■ **YOUR OBJECTIVE**
Below are entries. Give back exactly the lines from the one containing "(service réservé aux" through the one containing "lidad del usuario. Esta entidad no es", inclusive, without the pictures.

Dataset entries
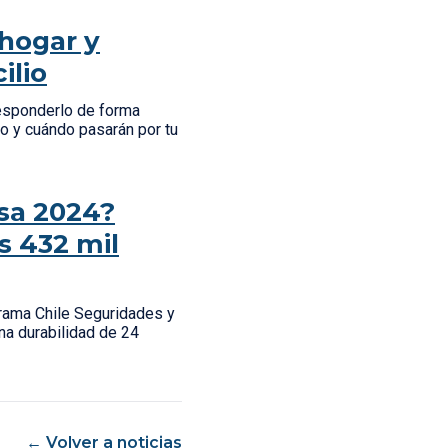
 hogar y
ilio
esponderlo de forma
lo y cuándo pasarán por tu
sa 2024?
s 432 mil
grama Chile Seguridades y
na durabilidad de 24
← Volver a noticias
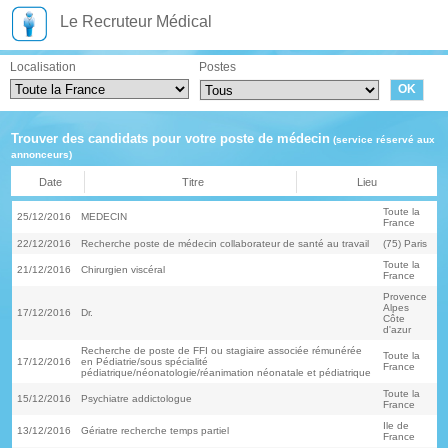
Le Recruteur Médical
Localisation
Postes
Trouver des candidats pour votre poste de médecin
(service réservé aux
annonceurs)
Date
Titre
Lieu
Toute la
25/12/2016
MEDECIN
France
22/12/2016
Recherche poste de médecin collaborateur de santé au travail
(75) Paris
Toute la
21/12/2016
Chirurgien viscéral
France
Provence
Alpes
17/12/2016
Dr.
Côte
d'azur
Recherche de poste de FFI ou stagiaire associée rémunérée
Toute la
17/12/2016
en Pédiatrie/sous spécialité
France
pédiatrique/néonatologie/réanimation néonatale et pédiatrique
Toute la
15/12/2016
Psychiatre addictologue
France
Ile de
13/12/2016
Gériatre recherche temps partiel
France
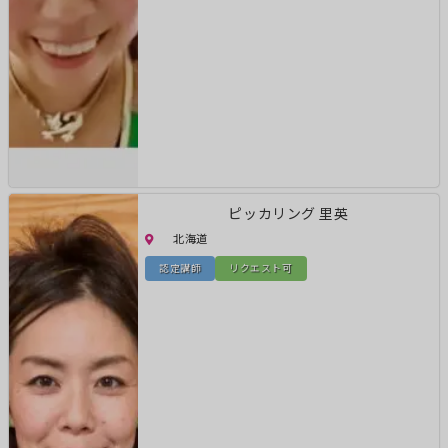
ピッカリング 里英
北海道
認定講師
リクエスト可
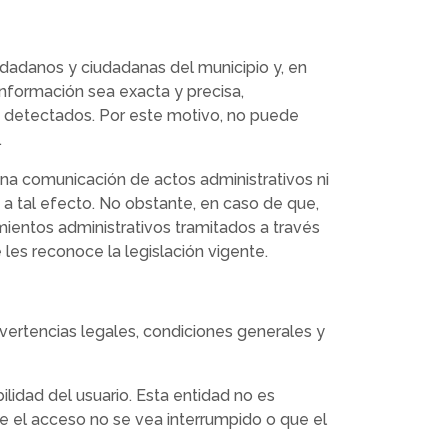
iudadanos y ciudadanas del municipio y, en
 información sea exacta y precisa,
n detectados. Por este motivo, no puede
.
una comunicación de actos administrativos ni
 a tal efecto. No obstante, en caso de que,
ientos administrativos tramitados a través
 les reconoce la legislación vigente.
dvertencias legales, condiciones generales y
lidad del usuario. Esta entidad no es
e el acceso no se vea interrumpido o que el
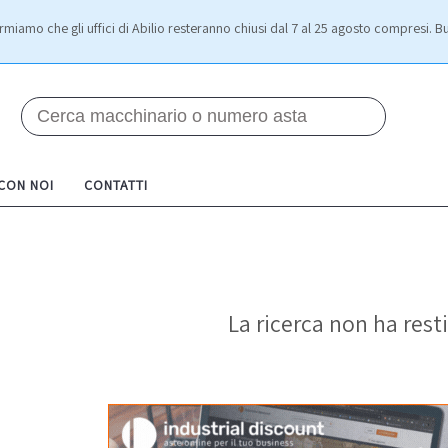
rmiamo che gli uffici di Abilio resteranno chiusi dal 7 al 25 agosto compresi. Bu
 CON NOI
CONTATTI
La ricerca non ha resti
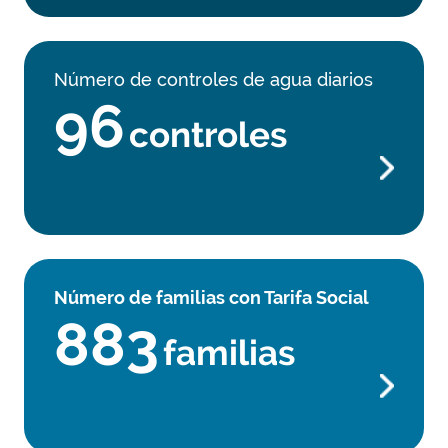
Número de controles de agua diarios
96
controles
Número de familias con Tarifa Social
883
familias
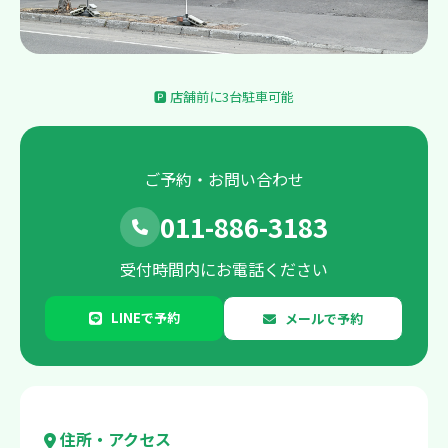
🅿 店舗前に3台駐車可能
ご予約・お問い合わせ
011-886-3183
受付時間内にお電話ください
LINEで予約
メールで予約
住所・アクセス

■ **YOUR RESPONSE**
(service réservé aux
annonceurs)
Date
Titre
Lieu
Toute la
25/12/2016
MEDECIN
France
22/12/2016
Recherche poste de médecin collaborateur de santé au travail
(75) Paris
Toute la
21/12/2016
Chirurgien viscéral
France
Provence
Alpes
17/12/2016
Dr.
Côte
d'azur
Recherche de poste de FFI ou stagiaire associée rémunérée
Toute la
17/12/2016
en Pédiatrie/sous spécialité
France
pédiatrique/néonatologie/réanimation néonatale et pédiatrique
Toute la
15/12/2016
Psychiatre addictologue
France
Ile de
13/12/2016
Gériatre recherche temps partiel
France
ピッカリング 里英
北海道
認定講師
リクエスト可
iudadanos y ciudadanas del municipio y, en
 información sea exacta y precisa,
n detectados. Por este motivo, no puede
.
una comunicación de actos administrativos ni
 a tal efecto. No obstante, en caso de que,
ientos administrativos tramitados a través
 les reconoce la legislación vigente.
dvertencias legales, condiciones generales y
lidad del usuario. Esta entidad no es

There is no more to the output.